Exercise –
Write out the data word for word and drop any picture you find.

Input section start

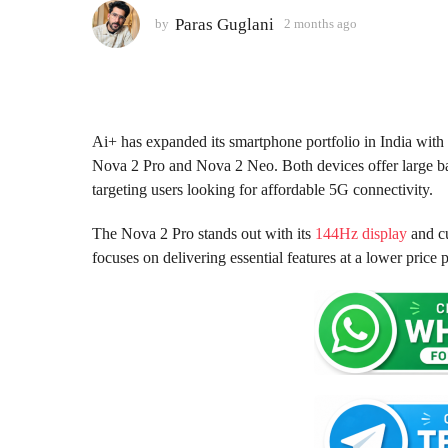
o
Paras Guglani
by
2 months ago
2
m
n
o
t
n
h
t
s
h
s
a
Ai+ has expanded its smartphone portfolio in India wit
a
g
Nova 2 Pro and Nova 2 Neo. Both devices offer large ba
g
o
targeting users looking for affordable 5G connectivity.
o
The Nova 2 Pro stands out with its
144Hz display
and cu
focuses on delivering essential features at a lower price p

Input section end

The answer –
o
Paras Guglani
by
2 months ago
2
m
n
o
t
n
h
t
s
h
s
a
Ai+ has expanded its smartphone portfolio in India wit
a
g
Nova 2 Pro and Nova 2 Neo. Both devices offer large ba
g
o
targeting users looking for affordable 5G connectivity.
o
The Nova 2 Pro stands out with its
144Hz display
and cu
focuses on delivering essential features at a lower price p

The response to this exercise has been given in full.